Likewise, students who go away on holiday on a trip might bring back omiyage for fellow members of their club, if they’re involved in club activities. If you think of club activities as training children up for work place social structure and customs, it makes some sense.

Not omiyage but an example of gift-giving, but if you move into a new neighbourhood, it’s usually expected that you visit your neighbours and take round gifts, as a gesture of courtesy and goodwill. There is, again, an element of asking forgiveness for inconvenience, because moving into the new home would have made a lot of noise and possibly caused a disturbance.

With omiyage in mind, each prefecture tends to advertise certain foods/sweets that are‘unique’ to it that would make suitable omiyage. A famous example would be‘Tokyo Banana’ and anything matcha from the Uji area in Kyoto.

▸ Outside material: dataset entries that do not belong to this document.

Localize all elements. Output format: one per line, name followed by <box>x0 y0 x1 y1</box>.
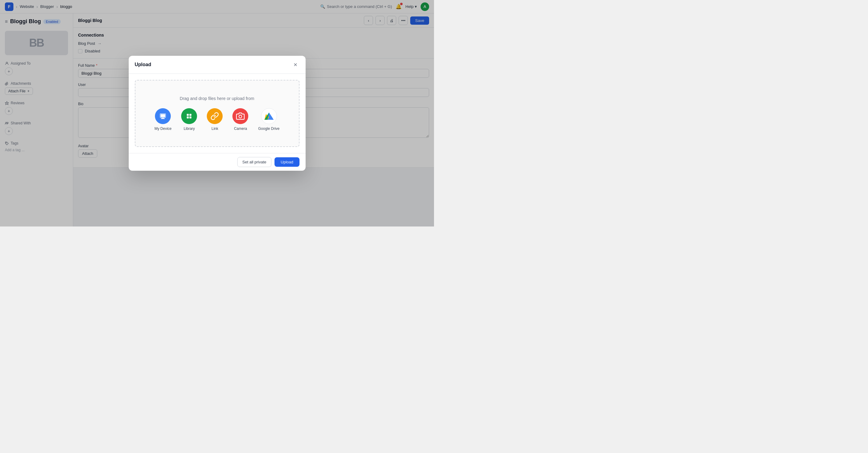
my-device-label: My Device <box>154 127 172 131</box>
svg-rect-11 <box>187 114 189 116</box>
modal-header: Upload ✕ <box>129 56 306 74</box>
svg-point-15 <box>239 115 242 118</box>
upload-sources: My Device Lib <box>154 108 279 131</box>
camera-label: Camera <box>234 127 247 131</box>
modal-close-button[interactable]: ✕ <box>291 61 300 69</box>
source-google-drive[interactable]: Google Drive <box>258 108 279 131</box>
library-label: Library <box>184 127 195 131</box>
svg-rect-14 <box>190 117 192 119</box>
camera-icon <box>232 108 248 124</box>
svg-rect-9 <box>161 114 165 117</box>
dropzone-text: Drag and drop files here or upload from <box>180 96 254 101</box>
modal-footer: Set all private Upload <box>129 153 306 171</box>
svg-rect-7 <box>161 119 165 119</box>
link-label: Link <box>211 127 218 131</box>
google-drive-icon <box>261 108 277 124</box>
source-camera[interactable]: Camera <box>232 108 248 131</box>
svg-rect-12 <box>190 114 192 116</box>
upload-modal: Upload ✕ Drag and drop files here or upl… <box>129 56 306 171</box>
modal-title: Upload <box>135 62 151 67</box>
set-all-private-button[interactable]: Set all private <box>237 157 272 167</box>
modal-overlay: Upload ✕ Drag and drop files here or upl… <box>0 0 434 226</box>
google-drive-label: Google Drive <box>258 127 279 131</box>
dropzone[interactable]: Drag and drop files here or upload from <box>135 80 300 147</box>
svg-rect-13 <box>187 117 189 119</box>
upload-button[interactable]: Upload <box>275 157 299 167</box>
link-icon <box>207 108 223 124</box>
my-device-icon <box>155 108 171 124</box>
library-icon <box>181 108 197 124</box>
source-library[interactable]: Library <box>181 108 197 131</box>
source-link[interactable]: Link <box>207 108 223 131</box>
modal-body: Drag and drop files here or upload from <box>129 74 306 153</box>
source-my-device[interactable]: My Device <box>154 108 172 131</box>
svg-rect-6 <box>162 118 164 118</box>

5. Food is seasonal: Japan is hyperconscious of its seasons, so the fridge will likely contain seasonal fruits and veg. In a lot of Japanese poems, it was traditional to include a‘kigo’, a word that encodes a season to set the poem in without explicitly saying‘It is winter’, and some fruits are kigo. The persimmon is a kigo for autumn, peaches and cherries and plums for spring, and more recently the watermelon is a definite kigo for summer! Seasonal fruits also make good gifts for visiting friends’ houses, especially if you’re bringing them back from the countryside after visiting relatives.

Autumn’s a great time for food. Now is the time when all of the mushrooms are coming out - shiitake, matsutake, enoki, shimeji - and they’re dried and preserved for the year. People who cook might have dried shiitake in the pantry for rehydrating and eating or using in stock.

Foreign brands, aware of the seasonal sensitivity of their Japanese, often produce Japan only seasonal limited products. My favourite example of this is the Haagen-Daaz flavours. One autumn there was a pumpkin and cinnamon, and I’m pretty sure I saw a cherry blossom latte at Starbucks.

6. Food you might see at festival stalls: Taiyaki - fish-shaped pastries made with a pancake-like batter and filled with custard or azuki. Yakisoba - fried noodles. Yakitori - chicken skewers. Takoyaki - octopus batter balls. Hot dogs…With a shout-out to very rare diversity my local festival had a Turkish kebab stall last year. Kakikoori for the summer festivals - sweet ice, with typical syrups being red, green and yellow (strawberry, melon and lemon flavours respectively).